In early 2021, Walmart announced it would shift part of its brick-and-mortar efforts into distribution and fulfillment functions. These local fulfillment centers, or LFCs, are fully automated, mini-warehouses built within, or adjacent to, a Walmart store. The facilities store items that are in high demand, meaning less time to customer fulfillment. The customer places an order online, the LFC system fulfills the order, and has it ready for either pickup or delivery in minutes. Walmart saves on shipping costs, and customers receive their products quickly.
This isn’t so far off the quick-service restaurant pick-up and delivery model. Pizza Hut and Dominos deliver their food to customers within a certain radius for a reason. It ensures that customers receive their food hot, and in a timely fashion.
Not all retailers have the resources of a Walmart, nor do they have the ability to construct on-site mini-warehouses. And, most retailers aren’t in the business of delivering pizzas.

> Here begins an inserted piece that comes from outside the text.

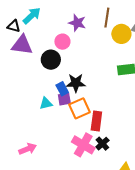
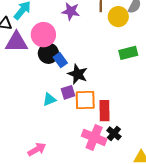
pink circle: (62, 42) -> (43, 35), moved, size x1.5
black star: (76, 83) -> (78, 74), turned 30
blue rectangle: (62, 89) -> (60, 60), moved
orange square: (79, 108) -> (85, 100), turned 30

But most retailers should consider how their brick-and-mortar locations can help meet consumer demand for speed and delivery convenience.
Retailers partnering with a local delivery solutions provider offer convenience while reducing shipping costs. This particular strategy also helps move in-store inventory to consumers more quickly and efficiently. For instance, Dolly’s wide range of services means we can pick up items from a store, even outside of normal working hours, pick up from a distribution center, or anywhere that you house your goods, and get them delivered—even in as little as 90 minutes.
Shifting to Meet the Challenges
The coronavirus pandemic hasn’t necessarily forced retailers to take on different methods of product movement and customer service. This adaptation has been going on for some time. What COVID-19 has done is unveiled and underlined consumer demands for fast and convenient product receipt, whether that receipt involves same-day delivery or contactless collection. This demand, in turn, has focused on last-mile delivery as a key to customer service.
As such, to build and maintain competitiveness in the face of changing consumer demands, successful retailers should work on improving the store-to-customer experience. Last-mile delivery strategies can help improve customer service by meeting consumer needs.